U.S stock indices’ traded lower for first half of Wednesday for the third day running with the S&P 500 failing just above the 2000 level in September futures. Let’s assume for a moment that is an interim top. I am expecting a 38.2% Fibonacci retracement, which also comes in near an up-sloping trend line that has held for the last four months. That represents a correction of 4% and, in my eyes, would be a healthy correction that in no way would derail the bull market that has existed for several years. In order for a market to sustain such a move, investors should expect ebbs and flows. Worries over the timing of a U.S. rate increase, economic weakness in China and an impending referendum on Scottish independence has kept trading subdued.
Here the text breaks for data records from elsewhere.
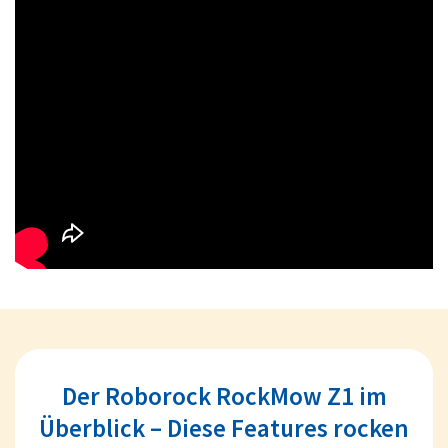
Der Roborock RockMow Z1 im
Überblick – Diese Features rocken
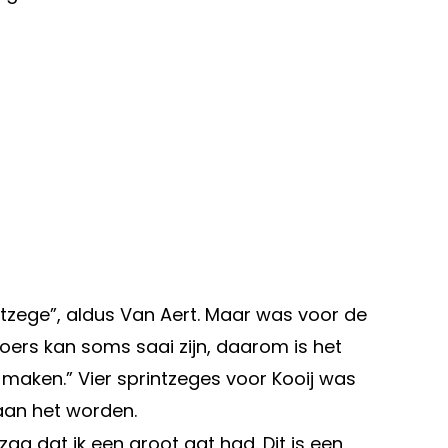
tzege”, aldus Van Aert. Maar was voor de
oers kan soms saai zijn, daarom is het
maken.” Vier sprintzeges voor Kooij was
an het worden.
zag dat ik een groot gat had. Dit is een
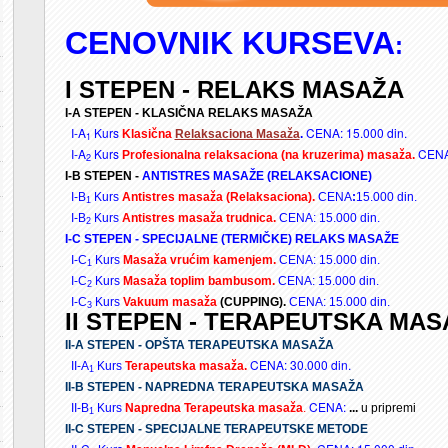
CENOVNIK KURSEVA
:
I STEPEN - RELAKS MASAŽA
I-A STEPEN - KLASIČNA RELAKS MASAŽA
I-
A
Kurs
CENA: 15.000 din.
Klasična
Relaksaciona Masaža
.
1
I-A
Kurs
CENA:
Profesionalna relaksaciona (na kruzerima) masaža.
2
I-B STEPEN -
ANTISTRES MASAŽE (RELAKSACIONE)
I-B
Kurs
Antistres masaža (Relaksaciona).
CENA
:
15.000 din.
1
I-B
Kurs
Antistres masaža trudnica.
CENA:
15.000 din.
2
I-C STEPEN - SPECIJALNE (TERMIČKE) RELAKS MASAŽE
I-C
Kurs
Masaža vrućim kamenjem.
CENA:
15.000 din.
1
I-C
Kurs
Masaža toplim bambusom.
CENA:
15.000 din.
2
I-C
Kurs
Vakuum masaža
(CUPPING).
CENA: 15.000 din.
3
II STEPEN - TERAPEUTSKA MAS
II-A STEPEN - OPŠTA TERAPEUTSKA MASAŽA
CENA: 30.000 din.
II-A
Kurs
Terapeutska masaža.
1
II-B STEPEN - NAPREDNA TERAPEUTSKA MASAŽA
CENA:
II-B
Kurs
Napredna Terapeutska masaža
.
...
u pripremi
1
II-C STEPEN - SPECIJALNE TERAPEUTSKE METODE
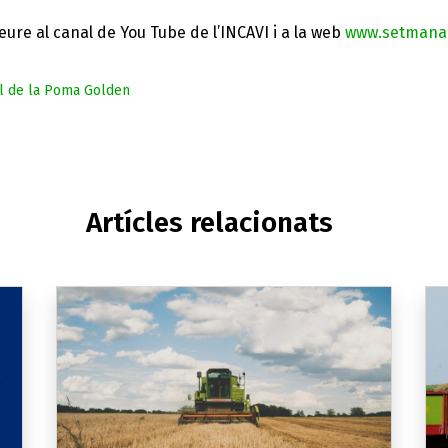
veure al canal de You Tube de l’INCAVI i a la web
www.setmanad
al de la Poma Golden
Artícles relacionats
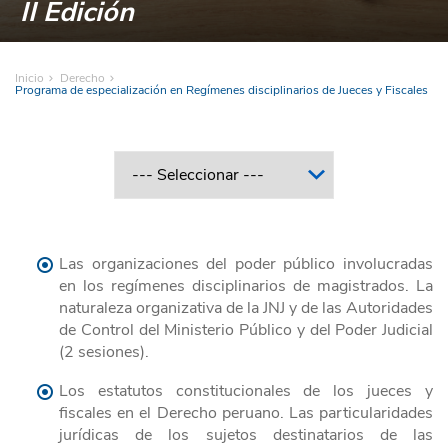
II Edición
Inicio
Derecho
Programa de especialización en Regímenes disciplinarios de Jueces y Fiscales
Las organizaciones del poder público involucradas
en los regímenes disciplinarios de magistrados. La
naturaleza organizativa de la JNJ y de las Autoridades
de Control del Ministerio Público y del Poder Judicial
(2 sesiones).
Los estatutos constitucionales de los jueces y
fiscales en el Derecho peruano. Las particularidades
jurídicas de los sujetos destinatarios de las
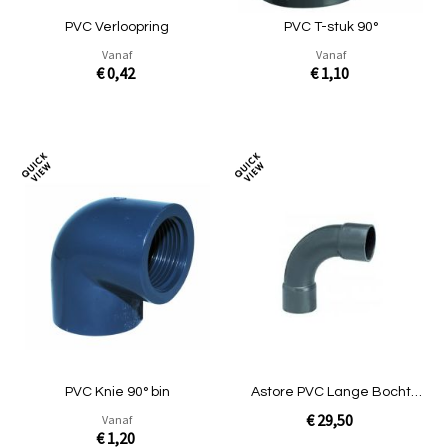
PVC Verloopring
PVC T-stuk 90°
Vanaf
Vanaf
€ 0,42
€ 1,10
In Winkelwagen
In Winkelwagen
Toevoegen
Toev
om
om
te
te
vergelijken
verg
PVC Knie 90° bin
Astore PVC Lange Bocht
63mm ND10
€ 29,50
Vanaf
€ 1,20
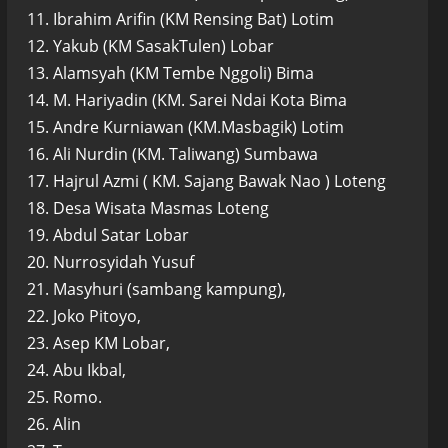
11. Ibrahim Arifin (KM Rensing Bat) Lotim
12. Yakub (KM SasakTulen) Lobar
13. Alamsyah (KM Tembe Nggoli) Bima
14. M. Hariyadin (KM. Sarei Ndai Kota Bima
15. Andre Kurniawan (KM.Masbagik) Lotim
16. Ali Nurdin (KM. Taliwang) Sumbawa
17. Hajrul Azmi ( KM. Sajang Bawak Nao ) Loteng
18. Desa Wisata Masmas Loteng
19. Abdul Satar Lobar
20. Nurrosyidah Yusuf
21. Masyhuri (sambang kampung),
22. Joko Pitoyo,
23. Asep KM Lobar,
24. Abu Ikbal,
25. Romo.
26. Alin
The S&P appears to be finding sellers near the 2000 level while the Dow is meeting resistance near 17100 with the NASDAQ at 4100.This week's losses come after the S&P 500 on Friday closed at yet another all-time high -- its 33rd for the year. The index is up nearly 8% in 2014. Investors are now turning their attention to next week's Federal Reserve meeting at which the central bank could describe when or how it could raise short-term interest rates. Absent any new developments -- but looking at the big picture -- rising yields will tend to put downward pressure on stock prices.
Other Considerations
October ends the fiscal year for many mutual funds, at which point many unload losing positions -- and that could contribute to some window dressing and depreciation in the coming weeks. Historically, September is the worst month on the calendar for stocks. MarketWatch's Mark Hulbert says that after a lousy August there's evidence September comes in worse. While past performance is not indicative of future results the stock market performs most miserably in September and this month doesn't seem likely to reverse the annual trend. If history is any guide, equity indices may be in for another rough ride.
As for trade ideas, I'm suggesting short ES futures and buying at the money or just out-of-the-money calls for risk mitigation. The trade has just over one week time until expiration. Those looking for more time are advised to purchase bear put spreads in forward months.